EN PRATIQUE POUR LA VICTIME D UN ACCIDENT DE TRAVAIL

EN PRATIQUE, COMMENT CELA SE PASSE

POUR UNE VICTIME D’UN ACCIDENT DE TRAVAIL

 

 

Sur base de la déclaration d’accident de travail auprès de l’assurance de l’employeur, dite assurance-loi, la compagnie d’assurances mandate un médecin-conseil pour examiner la victime.  Il est possible que ce médecin-conseil voie régulièrement la victime pendant la durée de l’incapacité de travail afin de suivre l’évolution de la pathologie.  A l’issue de ses examens, le médecin-conseil de l’assurance établira le rapport de consolidation.  Sur base de ce rapport, l’assureur établit une proposition de règlement reprenant notamment la date de consolidation, le taux d’incapacité permanente, les périodes d’incapacité temporaire et le montant de la rémunération de base, ainsi que, le cas échéant, les prothèses et le taux de l’aide d’une tierce personne.  Pour rappel, ce rapport de consolidation doit comporter impérativement une description des lésions permanentes avec mention, à titre indicatif, des articles correspondant du B.O.B.I.

 

Pendant la période d’incapacité temporaire, l’évaluation de cette incapacité se réfère à la profession que la victime exerçait au moment de son accident de travail.  Au moment de la consolidation (stabilisation de l’état médical, la pathologie n’évoluera plus spontanément ni sous l’effet d’un traitement), pour évaluer la répercussion de l’état séquellaire de la victime sur sa capacité de travail, le médecin-expert se réfère non seulement à la profession habituelle du patient, mais aussi il prend en considération toute profession que le patient pourrait exercer, de par sa scolarité, sa formation et ses différentes expériences professionnelles.  Ainsi, parfois, les répercussions de l’état séquellaire de la victime sur sa capacité de gain peuvent engendrer la perte de l’emploi de la victime et cette conséquence devra bien entendu être prise en compte dans l’évaluation de l’incapacité permanente partielle (I.P.P.).

 

Cette proposition d’accord est adressée à la victime pour avis au médecin de son choix (médecin traitant, médecin de recours).

 

Si la victime et son médecin traitant marquent accord sur la proposition de règlement, l’assureur adresse l’accord signé au Fonds des Accidents du Travail (F.A.T.).  Le F.A.T. examine si les dispositions de la loi sur les accidents ont été appliquées et, dans l’affirmative, entérinent l’accord.  La date d’entérinement de l’accord au F.A.T. servira de date de référence pour une éventuelle aggravation ultérieure.  Avant d’accepter cette proposition, il est donc utile de demander l’avis d’un médecin spécialisé (médecin de recours, médecin traitant) car une fois acceptée, la proposition de la compagnie d’assurances sera définitivement figée, sauf dans le cas où cette pathologie s’aggrave ultérieurement (voire aggravation).

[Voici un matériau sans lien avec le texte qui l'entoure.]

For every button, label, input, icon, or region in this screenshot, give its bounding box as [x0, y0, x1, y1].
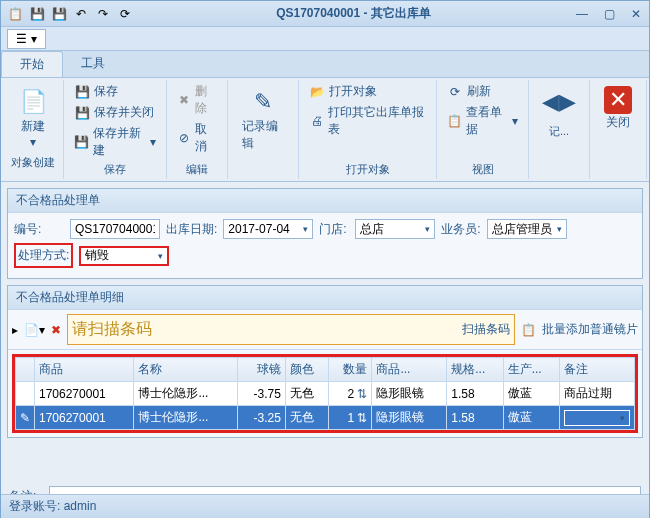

A l’inverse, si la pathologie n’évolue pas défavorablement, le taux d’incapacité sera définitivement fixé et il sera impossible d’obtenir ultérieurement un taux d’incapacité plus élevé.

 

Lors de la reprise du travail, la victime sera soumise à un examen médical du service de médecine du travail dont dépend l’employeur.  Le médecin du travail formulera un avis à l’employeur sur la capacité de la victime à reprendre son ancienne activité, soit en reclassant le travailleur dans l’entreprise, soit si le patient est incapable d’exercer ses anciennes fonctions et qu’il n’existe pas d’autre possibilité de reclassement dans l’entreprise, un licenciement peut être proposé.

 

En cas de désaccord de la victime ou de son médecin traitant par rapport à la proposition de la compagnie d’assurances, deux possibilités s’offrent à la victime :

 

  • Si l’évaluation de l’état séquellaire du médecin traitant ou du médecin de recours se rapproche sensiblement de celle émise par le médecin-conseil de l’assurance, le médecin traitant ou le médecin de recours peut écrire à la compagnie d’assurances pour lui demander l’établissement d’un examen conciliatoire.  Lors de cet examen conciliatoire, à l’image d’une expertise médicale amiable, les médecins se réunissent en présence de la victime pour rediscuter du dossier et tenter d’arriver à une solution amiable.  Dans cette dernière hypothèse, le nouveau rapport établi par le médecin-conseil de l’assurance sera, après avis du médecin traitant et/ou de recours, entériné par le F.A.T.

 

  • Au cas où l’évaluation du médecin traitant (ou du médecin de recours), s’écarterait de manière importante de celle du médecin-conseil de la compagnie d’assurances, et/ou si l’assurance refuse la mise sur pied d’un examen conciliatoire, il y a lieu d’entamer une procédure devant le tribunal du travail, soit par voie de comparution volontaire, soit par voie d’assignation.  Dans cette dernière hypothèse, le médecin de recours et/ou le médecin traitant établira un rapport circonstancié décrivant l’état séquellaire de la victime, en proposant un taux d’I.P.P juste et équitable pour la victime.

 

En cas de procédure en justice, l’assureur est tenu de payer la victime jusqu’au jugement sur base du taux proposé par lui.  Le cas échéant, en fonction du jugement rendu, il y aura ultérieurement régularisation de l’indemnité due.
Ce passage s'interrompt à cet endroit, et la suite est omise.